Copy out once more, exactly, the line with "東京ロータス法律事務所" and all the lines after it, up to the last line of the data.

(Items from a dataset)
● ● ● ● ● ● ●

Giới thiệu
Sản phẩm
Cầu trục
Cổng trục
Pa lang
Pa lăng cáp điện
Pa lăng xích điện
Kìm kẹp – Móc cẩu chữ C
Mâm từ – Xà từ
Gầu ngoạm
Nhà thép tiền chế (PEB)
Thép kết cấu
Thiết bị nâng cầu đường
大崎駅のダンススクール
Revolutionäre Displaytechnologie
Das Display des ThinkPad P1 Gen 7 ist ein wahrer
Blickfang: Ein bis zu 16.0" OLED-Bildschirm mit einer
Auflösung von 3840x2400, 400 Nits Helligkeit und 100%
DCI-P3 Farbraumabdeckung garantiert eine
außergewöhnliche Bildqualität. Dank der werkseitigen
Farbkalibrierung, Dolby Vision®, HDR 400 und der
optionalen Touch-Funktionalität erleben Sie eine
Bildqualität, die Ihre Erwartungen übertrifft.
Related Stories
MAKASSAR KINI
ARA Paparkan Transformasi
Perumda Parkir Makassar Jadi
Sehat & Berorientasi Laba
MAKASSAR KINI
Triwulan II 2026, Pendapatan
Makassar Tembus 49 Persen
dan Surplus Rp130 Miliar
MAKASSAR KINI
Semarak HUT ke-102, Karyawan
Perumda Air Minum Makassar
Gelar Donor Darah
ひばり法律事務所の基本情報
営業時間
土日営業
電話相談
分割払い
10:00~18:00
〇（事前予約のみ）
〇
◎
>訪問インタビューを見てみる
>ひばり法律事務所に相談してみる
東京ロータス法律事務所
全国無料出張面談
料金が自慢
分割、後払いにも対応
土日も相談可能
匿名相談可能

● ● ● ● ● ● ●

**Written solution:**
東京ロータス法律事務所
全国無料出張面談
料金が自慢
分割、後払いにも対応
土日も相談可能
匿名相談可能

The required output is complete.